One hundred and twelve consecutive Child Class A and B cirrhotic patients were included in a prospective controlled trial aimed at investigating the efficacy and safety of endoscopic sclerotherapy ...vs. distal splenorenal shunt in the elective treatment of hemorrhage from esophagogastric varices. Fifty-seven patients were randomly allocated to splenorenal shunt and 55 to endoscopic sclerotherapy. Since only 4 of the 55 patients assigned to endoscopic sclerotherapy had to be excluded after randomization and before treatment as compared to 14 of the 57 patients assigned to splenorenal shunt, it is suggested that the applicability of endoscopic sclerotherapy is greater than that of splenorenal shunt. One patient in each group died within 30 days of the procedure and two in the endoscopic sclerotherapy group were lost to follow-up just after discharge.
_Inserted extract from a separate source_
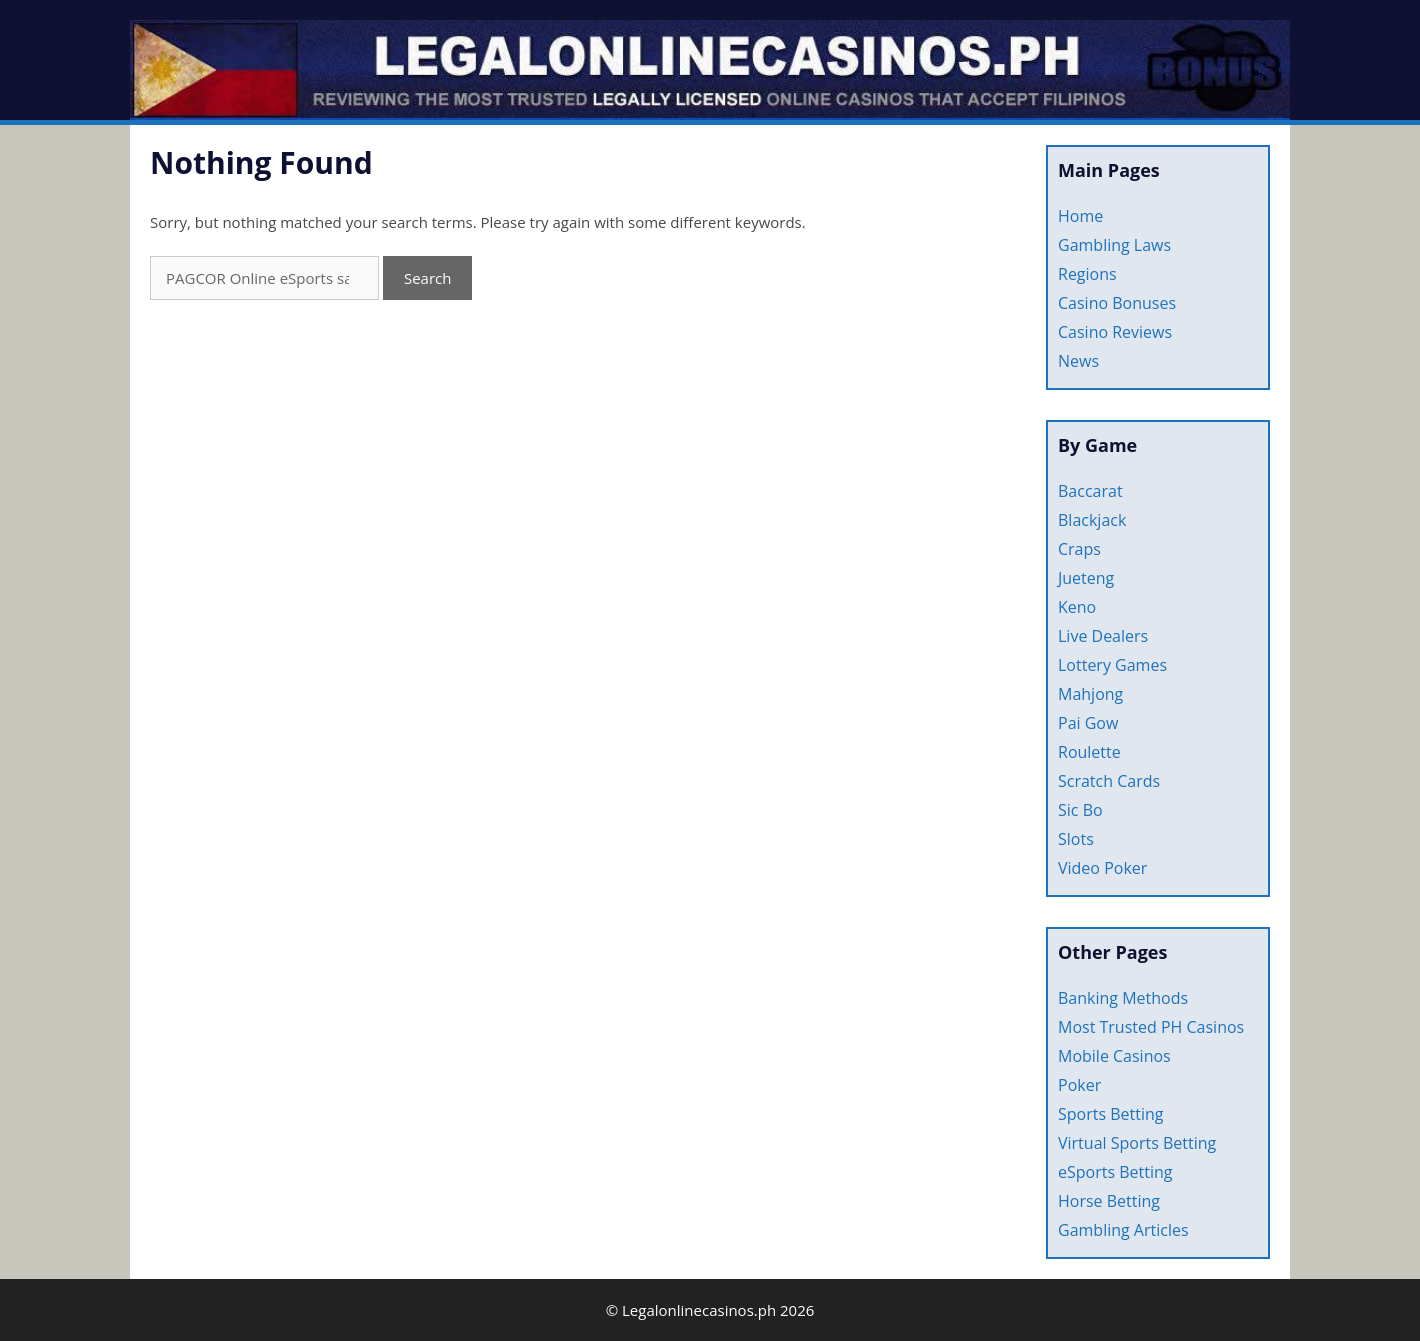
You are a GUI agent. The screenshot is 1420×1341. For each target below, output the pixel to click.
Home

Variceal rebleeding during follow-up occurred in 37.5% (18/48) of patients in the endoscopic sclerotherapy group and in 14.3% of those in the splenorenal shunt group (6/42) (p less than 0.02), whereas hepatic encephalopathy was more frequent in patients submitted to splenorenal shunt (10/42, 24%) than in those treated by endoscopic sclerotherapy (4/48, 8%) (p less than 0.05). The therapeutic modality was the only variable with independent predictive value for rebleeding during follow-up, whereas for hepatic encephalopathy, the therapeutic modality, and the presence of encephalopathy related to the bleeding episode each showed independent predictive value. Early and long-term mortality, did not differ between the two therapeutic groups, being the 2-year survival was 71% for splenorenal shunt and 68% for endoscopic sclerotherapy.